DBLSTM, HMM-RNN hybrid

Abstract

Deep Bidirectional LSTM (DBLSTM) recurrent neural networks have recently been shown to give state-of-the-art performance on the TIMIT speech database. However, the results in that work relied on recurrent-neural-network-specific objective functions, which are difficult to integrate with existing large vocabulary speech recognition systems. This paper investigates the use of DBLSTM as an acoustic model in a standard neural network-HMM hybrid system. We find that a DBLSTM-HMM hybrid gives equally good results on TIMIT as the previous work. It also outperforms both GMM and deep network benchmarks on a subset of the Wall Street Journal corpus. However the improvement in word error rate over the deep network is modest, despite a great increase in frame-level accuracy. We conclude that the hybrid approach with DBLSTM appears to be well suited for tasks where acoustic modelling predominates. Further investigation needs to be conducted to understand how to better leverage the improvements in frame-level accuracy towards better word error rates.

1. INTRODUCTION

Deep Bidirectional LSTM was recently introduced to speech recognition, giving the lowest recorded error rates on the TIMIT database (Graves et al., 2013). In that work the networks were trained with two end-to-end training methods designed for discriminative sequence transcription with recurrent neural networks, namely Connectionist Temporal Classification [2] and Sequence Transduction [3]. These methods have several advantages: they do not require forced alignments to pre-segment the acoustic data, they directly optimise the probability of the target sequence conditioned on the input sequence, and (especially in the case of Sequence Transduction) they are able to learn an implicit language model from the acoustic training data. However neither method can readily be integrated into existing large vocabulary speech recognition systems, which were designed around the GMM-HMM paradigm. In particular, it is not straightforward to combine them with word-level language models, which play a vital role in real-world tasks.

The standard solution to the problem of training neural networks for speech recognition is to merge them with HMMs in the so-called hybrid [4] or tandem [5] models. The hybrid approach, in particular, has gained prominence in recent years with the performance improvements yielded by deep networks [6, 7]. In this framework a forced alignment given by a GMM-HMM system is used to create frame-level acoustic targets which the network attempts to classify. Using a forced alignment has the advantage of providing a straightforward objective function (cross-entropy error) for network training. Recognition is performed by combining the acoustic probabilities yielded by the network with the state transition probabilities from the HMM and the word transition probabilities from the language model [1], which can be done efficiently for large vocabulary speech using weighted finite state transducers.

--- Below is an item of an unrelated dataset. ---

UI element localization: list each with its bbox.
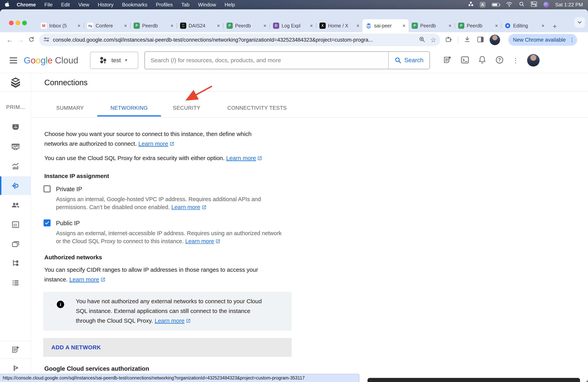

One of the original motivations for the hybrid approach was to increase the amount of context used by the acoustic model. In modern hybrid systems, acoustic context windows of 11 to 21 frames are typically provided to the network. Recurrent Neural Networks (RNNs) can learn how much context to use for each prediction, and are in principle are able to access information from anywhere in the acoustic sequence. It is therefore unsurprising that HMM-RNN hybrids have been considered for almost twenty years [8, 9, 10]. So far however, they have not become a staple of large vocabulary speech recognition.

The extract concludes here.